In the listing that follows, how many lines include the word "projectsus"? Only the number is wanted.
*** Opening of Extracted information ***
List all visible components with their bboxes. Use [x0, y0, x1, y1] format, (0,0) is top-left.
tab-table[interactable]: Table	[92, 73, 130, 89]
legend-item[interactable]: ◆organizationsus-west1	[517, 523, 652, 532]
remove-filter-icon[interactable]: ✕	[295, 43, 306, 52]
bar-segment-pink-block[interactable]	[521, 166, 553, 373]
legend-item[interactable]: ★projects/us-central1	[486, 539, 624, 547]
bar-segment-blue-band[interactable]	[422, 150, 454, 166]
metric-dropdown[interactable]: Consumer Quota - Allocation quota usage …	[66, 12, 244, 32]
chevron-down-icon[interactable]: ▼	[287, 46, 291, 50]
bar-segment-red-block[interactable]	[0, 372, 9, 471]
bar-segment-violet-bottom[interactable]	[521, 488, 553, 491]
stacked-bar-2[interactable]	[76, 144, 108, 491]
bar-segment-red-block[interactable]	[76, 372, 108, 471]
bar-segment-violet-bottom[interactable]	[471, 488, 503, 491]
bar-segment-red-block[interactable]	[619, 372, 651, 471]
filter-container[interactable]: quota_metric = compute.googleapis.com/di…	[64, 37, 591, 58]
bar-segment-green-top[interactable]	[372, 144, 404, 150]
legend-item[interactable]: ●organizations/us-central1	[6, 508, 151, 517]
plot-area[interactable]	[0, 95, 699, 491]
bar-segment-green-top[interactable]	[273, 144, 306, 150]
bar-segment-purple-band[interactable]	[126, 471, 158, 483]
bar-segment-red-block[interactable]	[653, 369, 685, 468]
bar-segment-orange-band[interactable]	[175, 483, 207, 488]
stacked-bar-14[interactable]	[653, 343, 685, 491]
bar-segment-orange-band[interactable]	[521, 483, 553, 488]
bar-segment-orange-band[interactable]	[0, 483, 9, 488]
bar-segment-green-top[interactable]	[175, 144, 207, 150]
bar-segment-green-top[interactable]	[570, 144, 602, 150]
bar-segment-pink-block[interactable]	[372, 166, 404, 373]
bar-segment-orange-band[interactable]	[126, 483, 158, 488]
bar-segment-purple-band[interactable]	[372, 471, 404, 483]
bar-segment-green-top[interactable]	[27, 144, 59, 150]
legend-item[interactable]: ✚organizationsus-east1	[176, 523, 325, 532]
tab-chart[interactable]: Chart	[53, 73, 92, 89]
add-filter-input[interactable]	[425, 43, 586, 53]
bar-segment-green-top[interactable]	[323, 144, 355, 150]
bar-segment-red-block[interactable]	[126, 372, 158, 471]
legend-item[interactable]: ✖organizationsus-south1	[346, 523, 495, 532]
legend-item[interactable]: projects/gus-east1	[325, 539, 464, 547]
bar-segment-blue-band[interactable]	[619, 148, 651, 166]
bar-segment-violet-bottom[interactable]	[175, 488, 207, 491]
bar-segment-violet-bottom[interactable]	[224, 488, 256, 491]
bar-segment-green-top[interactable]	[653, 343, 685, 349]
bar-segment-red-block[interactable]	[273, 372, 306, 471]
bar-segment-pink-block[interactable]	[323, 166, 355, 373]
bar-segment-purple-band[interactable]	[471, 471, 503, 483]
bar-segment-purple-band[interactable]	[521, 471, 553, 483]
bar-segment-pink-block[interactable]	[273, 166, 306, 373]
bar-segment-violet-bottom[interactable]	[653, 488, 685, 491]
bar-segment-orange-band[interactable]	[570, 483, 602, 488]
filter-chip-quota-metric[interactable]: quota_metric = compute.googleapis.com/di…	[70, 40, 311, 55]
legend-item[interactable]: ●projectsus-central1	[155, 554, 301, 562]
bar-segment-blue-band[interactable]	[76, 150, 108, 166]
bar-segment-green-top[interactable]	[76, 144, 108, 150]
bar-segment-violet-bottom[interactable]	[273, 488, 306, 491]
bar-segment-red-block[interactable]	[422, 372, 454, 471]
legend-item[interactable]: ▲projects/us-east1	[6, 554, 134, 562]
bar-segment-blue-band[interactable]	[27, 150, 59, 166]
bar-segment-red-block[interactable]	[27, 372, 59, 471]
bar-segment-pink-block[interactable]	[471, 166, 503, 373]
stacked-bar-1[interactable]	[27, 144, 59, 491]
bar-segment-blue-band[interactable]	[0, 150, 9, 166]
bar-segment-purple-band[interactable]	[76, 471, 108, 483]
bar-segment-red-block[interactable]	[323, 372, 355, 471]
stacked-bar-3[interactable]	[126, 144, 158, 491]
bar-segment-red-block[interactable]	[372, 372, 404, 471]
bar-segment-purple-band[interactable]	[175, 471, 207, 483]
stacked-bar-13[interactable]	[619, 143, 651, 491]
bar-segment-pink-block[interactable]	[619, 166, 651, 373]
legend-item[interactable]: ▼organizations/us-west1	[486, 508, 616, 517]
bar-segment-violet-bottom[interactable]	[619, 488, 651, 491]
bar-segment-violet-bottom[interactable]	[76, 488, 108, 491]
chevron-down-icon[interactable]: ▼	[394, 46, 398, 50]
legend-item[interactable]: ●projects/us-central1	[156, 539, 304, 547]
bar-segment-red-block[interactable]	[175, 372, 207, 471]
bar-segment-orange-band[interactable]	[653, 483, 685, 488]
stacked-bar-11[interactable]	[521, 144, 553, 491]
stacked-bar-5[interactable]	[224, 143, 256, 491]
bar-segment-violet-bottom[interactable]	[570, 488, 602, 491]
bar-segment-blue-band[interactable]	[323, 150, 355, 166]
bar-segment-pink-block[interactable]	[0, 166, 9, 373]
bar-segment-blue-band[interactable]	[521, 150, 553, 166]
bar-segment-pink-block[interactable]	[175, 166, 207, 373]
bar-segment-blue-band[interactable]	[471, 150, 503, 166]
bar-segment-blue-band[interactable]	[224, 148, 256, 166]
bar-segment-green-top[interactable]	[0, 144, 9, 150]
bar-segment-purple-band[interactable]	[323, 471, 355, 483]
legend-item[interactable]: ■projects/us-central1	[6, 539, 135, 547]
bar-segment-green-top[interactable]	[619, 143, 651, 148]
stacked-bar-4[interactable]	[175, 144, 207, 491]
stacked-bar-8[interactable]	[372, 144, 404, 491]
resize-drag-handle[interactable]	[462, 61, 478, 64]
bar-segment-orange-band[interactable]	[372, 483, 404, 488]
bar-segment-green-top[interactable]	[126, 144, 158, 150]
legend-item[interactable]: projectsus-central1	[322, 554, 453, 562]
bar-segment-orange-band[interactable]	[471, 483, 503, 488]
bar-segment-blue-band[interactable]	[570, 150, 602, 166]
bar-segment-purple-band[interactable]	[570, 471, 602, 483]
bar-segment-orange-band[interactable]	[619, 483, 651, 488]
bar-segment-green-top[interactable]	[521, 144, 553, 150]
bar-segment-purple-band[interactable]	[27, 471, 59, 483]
*** Close of Extracted information ***
*** Opening of Extracted information ***
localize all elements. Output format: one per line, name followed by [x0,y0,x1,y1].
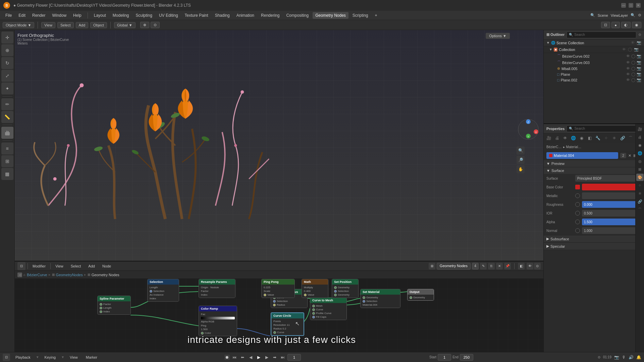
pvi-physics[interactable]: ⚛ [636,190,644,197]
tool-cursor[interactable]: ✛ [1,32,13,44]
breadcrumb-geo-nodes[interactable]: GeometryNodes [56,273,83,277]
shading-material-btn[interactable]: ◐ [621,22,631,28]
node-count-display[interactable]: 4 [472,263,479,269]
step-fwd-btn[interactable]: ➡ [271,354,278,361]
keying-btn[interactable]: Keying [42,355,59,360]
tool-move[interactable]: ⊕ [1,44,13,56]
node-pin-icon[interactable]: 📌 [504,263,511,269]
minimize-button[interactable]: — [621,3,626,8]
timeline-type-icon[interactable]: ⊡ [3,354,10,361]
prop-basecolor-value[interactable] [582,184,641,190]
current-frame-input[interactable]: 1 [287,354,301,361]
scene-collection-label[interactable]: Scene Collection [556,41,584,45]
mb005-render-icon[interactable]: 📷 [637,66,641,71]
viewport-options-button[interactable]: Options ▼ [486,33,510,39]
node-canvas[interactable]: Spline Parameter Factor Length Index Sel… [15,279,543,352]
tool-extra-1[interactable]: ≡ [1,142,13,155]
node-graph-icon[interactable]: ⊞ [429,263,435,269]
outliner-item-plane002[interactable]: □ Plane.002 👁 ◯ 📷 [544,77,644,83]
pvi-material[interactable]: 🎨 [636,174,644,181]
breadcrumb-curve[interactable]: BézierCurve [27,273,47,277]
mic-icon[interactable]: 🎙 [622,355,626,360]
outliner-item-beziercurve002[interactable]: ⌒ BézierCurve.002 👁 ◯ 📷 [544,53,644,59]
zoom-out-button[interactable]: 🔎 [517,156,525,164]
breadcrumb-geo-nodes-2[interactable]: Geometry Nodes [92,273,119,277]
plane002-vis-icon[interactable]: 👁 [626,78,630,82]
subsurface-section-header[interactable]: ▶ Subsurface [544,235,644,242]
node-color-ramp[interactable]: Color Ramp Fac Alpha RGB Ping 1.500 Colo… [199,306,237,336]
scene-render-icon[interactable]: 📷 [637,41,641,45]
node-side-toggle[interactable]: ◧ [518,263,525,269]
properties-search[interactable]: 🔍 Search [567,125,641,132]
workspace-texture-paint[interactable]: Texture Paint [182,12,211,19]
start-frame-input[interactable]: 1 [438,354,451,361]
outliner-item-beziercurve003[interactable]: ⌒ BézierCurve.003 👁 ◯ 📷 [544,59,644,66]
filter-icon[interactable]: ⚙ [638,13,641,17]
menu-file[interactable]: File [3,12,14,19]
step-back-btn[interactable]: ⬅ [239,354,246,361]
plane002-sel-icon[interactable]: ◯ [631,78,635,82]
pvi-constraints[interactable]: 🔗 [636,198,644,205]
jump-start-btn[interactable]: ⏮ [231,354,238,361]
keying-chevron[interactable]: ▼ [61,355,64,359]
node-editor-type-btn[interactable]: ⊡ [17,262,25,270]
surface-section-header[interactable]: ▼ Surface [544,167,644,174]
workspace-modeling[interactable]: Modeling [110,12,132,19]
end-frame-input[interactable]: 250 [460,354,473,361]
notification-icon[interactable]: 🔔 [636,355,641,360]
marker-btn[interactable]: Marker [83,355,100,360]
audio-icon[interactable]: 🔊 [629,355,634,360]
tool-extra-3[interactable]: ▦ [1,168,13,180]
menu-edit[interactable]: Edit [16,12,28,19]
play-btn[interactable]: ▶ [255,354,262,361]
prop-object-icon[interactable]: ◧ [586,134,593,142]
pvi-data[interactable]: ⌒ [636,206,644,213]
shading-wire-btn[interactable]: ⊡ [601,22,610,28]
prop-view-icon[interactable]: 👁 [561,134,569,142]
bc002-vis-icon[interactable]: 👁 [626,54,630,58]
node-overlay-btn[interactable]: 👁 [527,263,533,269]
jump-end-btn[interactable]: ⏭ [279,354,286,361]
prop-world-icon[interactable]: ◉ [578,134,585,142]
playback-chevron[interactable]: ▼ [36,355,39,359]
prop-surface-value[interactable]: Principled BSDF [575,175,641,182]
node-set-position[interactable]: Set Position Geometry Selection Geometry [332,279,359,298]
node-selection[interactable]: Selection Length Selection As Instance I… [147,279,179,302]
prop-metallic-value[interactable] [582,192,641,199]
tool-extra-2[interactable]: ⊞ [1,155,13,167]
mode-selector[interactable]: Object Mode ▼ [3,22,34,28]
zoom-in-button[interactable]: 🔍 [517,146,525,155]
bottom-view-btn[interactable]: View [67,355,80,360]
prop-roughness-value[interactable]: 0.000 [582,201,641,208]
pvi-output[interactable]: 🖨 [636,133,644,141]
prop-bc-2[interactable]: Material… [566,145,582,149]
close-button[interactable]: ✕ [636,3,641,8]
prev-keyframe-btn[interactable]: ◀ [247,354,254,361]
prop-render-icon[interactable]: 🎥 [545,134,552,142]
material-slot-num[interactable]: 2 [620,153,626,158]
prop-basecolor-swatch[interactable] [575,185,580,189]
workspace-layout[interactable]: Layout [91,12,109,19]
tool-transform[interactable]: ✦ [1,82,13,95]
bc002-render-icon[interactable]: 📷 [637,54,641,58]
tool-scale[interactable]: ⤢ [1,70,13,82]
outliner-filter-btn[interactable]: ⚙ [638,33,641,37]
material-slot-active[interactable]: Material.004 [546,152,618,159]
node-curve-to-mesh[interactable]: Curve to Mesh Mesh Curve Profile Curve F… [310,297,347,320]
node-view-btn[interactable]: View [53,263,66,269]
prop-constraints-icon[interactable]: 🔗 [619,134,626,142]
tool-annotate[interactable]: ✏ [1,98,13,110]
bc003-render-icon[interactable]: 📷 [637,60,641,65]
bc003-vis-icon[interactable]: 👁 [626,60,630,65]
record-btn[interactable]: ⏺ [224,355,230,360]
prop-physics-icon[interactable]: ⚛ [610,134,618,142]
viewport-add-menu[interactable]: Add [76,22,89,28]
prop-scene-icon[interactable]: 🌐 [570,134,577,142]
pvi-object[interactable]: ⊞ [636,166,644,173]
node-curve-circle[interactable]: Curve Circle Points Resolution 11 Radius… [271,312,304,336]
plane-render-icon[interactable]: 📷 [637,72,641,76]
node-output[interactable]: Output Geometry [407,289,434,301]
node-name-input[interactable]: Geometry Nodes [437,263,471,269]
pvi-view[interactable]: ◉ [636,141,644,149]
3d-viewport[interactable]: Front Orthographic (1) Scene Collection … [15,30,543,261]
*** Close of Extracted information ***
- **Response area**
2